Timeit: Make CLI function available from python

yoavdw · May 14, 2024, 9:33pm

Original title: Warn about unreliable tests in timeit’s python interface, not just in the command line

Currently, when using timeit’s command line, if the test results vary too much, you get a very nice warning:

> python -m timeit -n 1000 "import this"
The Zen of Python, by Tim Peters
...
Namespaces are one honking great idea -- let's do more of those!
1000 loops, best of 5: 88.8 nsec per loop
:0: UserWarning: The test results are likely unreliable. The worst time (8.1 usec) was more than four times slower than the best time (88.8 nsec).

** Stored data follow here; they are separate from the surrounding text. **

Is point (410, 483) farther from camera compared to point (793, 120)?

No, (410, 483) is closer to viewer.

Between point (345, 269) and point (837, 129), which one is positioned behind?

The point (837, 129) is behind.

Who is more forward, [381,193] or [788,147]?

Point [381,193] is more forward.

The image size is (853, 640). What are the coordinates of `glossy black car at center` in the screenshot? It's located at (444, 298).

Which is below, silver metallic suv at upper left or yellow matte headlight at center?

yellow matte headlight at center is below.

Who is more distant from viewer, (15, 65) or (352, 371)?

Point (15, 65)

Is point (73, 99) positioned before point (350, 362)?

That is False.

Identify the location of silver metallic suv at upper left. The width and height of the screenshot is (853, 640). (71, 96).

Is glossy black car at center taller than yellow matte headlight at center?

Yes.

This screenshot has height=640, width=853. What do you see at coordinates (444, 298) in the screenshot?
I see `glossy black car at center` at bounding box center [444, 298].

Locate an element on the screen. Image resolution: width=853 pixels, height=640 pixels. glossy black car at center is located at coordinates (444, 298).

But when running the same thing in Python:

import timeit
>>> timeit.timeit("import this", number=1000)
# The Zen of Python, by Tim Peters
# ...
# Namespaces are one honking great idea -- let's do more of those!
# 0.0014674999983981252

I think it would be better to move this check for unreliable tests outside of timeit.main (which is used for timeit’s command-line interface), to timeit.Timer.repeat, which timeit.main internally calls.

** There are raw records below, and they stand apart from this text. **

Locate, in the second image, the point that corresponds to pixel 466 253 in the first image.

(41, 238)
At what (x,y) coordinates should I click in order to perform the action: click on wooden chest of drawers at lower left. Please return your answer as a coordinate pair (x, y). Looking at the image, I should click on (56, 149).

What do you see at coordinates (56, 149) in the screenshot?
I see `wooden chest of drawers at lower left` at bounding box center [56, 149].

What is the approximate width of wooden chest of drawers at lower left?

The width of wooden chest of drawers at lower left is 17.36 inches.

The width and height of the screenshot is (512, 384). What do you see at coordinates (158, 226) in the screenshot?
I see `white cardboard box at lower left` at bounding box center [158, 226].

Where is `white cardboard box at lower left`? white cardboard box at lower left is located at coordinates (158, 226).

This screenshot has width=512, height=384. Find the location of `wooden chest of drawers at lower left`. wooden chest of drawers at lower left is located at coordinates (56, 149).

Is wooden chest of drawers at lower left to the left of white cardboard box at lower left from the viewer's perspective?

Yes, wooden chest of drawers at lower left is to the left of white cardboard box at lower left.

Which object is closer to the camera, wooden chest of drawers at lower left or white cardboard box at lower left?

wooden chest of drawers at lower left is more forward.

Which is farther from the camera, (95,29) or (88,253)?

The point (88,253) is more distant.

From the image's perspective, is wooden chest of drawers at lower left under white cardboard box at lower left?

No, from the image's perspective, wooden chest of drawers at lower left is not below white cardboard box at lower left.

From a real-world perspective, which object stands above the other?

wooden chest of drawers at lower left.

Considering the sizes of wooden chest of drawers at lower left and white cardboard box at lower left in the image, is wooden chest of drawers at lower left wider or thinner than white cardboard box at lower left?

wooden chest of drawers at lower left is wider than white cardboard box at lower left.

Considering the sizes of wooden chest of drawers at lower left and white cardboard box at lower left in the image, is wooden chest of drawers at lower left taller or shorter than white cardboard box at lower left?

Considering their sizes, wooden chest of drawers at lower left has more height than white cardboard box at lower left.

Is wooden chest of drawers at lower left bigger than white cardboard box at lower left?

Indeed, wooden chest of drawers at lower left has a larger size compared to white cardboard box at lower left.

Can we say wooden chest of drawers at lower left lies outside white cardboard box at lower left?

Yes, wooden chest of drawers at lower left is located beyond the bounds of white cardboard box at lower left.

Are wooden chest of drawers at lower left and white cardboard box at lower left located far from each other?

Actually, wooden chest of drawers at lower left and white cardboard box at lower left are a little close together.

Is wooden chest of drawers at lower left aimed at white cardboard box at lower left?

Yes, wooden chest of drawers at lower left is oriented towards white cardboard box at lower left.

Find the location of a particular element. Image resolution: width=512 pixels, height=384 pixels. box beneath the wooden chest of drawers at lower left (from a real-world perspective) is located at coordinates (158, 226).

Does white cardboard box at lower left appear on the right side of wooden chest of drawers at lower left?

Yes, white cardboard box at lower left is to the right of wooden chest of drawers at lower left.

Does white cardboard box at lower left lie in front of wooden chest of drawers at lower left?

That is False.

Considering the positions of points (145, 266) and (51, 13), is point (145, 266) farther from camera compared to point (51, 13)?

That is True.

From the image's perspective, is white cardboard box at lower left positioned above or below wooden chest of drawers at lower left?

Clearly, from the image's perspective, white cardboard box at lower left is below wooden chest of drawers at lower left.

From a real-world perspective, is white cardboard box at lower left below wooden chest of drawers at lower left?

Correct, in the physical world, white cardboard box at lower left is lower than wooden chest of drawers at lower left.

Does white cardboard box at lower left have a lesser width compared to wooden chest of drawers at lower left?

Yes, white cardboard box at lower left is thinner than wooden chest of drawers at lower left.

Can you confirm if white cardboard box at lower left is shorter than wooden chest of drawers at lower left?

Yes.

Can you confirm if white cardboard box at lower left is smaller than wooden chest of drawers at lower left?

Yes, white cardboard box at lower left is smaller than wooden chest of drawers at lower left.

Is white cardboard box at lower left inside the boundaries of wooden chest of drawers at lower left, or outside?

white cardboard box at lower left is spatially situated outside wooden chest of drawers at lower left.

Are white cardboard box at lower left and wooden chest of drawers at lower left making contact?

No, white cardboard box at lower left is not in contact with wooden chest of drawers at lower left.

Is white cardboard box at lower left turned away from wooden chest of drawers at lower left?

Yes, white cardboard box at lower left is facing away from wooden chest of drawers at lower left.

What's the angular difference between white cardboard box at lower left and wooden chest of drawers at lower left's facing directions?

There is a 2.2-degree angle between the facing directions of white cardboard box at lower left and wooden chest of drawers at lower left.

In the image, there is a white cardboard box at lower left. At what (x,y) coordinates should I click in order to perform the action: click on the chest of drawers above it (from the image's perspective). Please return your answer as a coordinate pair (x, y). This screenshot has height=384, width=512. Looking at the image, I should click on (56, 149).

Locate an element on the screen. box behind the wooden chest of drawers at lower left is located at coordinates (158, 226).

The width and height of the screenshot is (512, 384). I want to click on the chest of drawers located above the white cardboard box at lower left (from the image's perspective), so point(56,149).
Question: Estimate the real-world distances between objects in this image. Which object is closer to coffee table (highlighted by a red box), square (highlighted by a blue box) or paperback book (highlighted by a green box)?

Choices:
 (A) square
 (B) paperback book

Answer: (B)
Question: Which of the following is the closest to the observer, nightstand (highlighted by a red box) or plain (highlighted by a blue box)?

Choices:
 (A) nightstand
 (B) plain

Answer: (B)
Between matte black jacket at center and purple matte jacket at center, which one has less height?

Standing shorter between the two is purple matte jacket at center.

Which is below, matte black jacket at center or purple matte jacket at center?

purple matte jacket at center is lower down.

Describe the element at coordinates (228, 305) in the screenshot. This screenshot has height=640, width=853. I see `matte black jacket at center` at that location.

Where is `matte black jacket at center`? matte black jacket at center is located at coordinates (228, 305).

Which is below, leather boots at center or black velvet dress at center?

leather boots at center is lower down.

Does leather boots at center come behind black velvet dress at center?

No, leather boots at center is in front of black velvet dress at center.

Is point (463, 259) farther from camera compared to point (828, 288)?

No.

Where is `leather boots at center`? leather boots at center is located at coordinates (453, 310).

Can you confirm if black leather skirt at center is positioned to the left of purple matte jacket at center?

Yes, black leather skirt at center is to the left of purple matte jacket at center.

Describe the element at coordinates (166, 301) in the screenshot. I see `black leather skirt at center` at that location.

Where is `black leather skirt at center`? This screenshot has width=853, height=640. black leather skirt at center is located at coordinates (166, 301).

This should be a pretty simple change, it would be more consistent, and since it’s already deemed useful for timeit’s command-line interface’s users, and the Python usage is usually for the same purposes, I don’t see why it wouldn’t be useful for that too.

Disclaimer: I haven't faced this issue myself

I want to be open about the fact that I haven’t faced this issue myself. I understand that this makes this idea “artificial” as I can’t confirm it has been a problem for everyone.

The reason I’m still doing this is that I still believe it’s an objective improvement, and that I’ve been reading (and commenting) the ideas section for a few months in preparation of participating more, and I believe the best way to start is from small ideas.

I still ask people will take this idea for what it is, and not dismiss it because of this, but I understand it has an effect.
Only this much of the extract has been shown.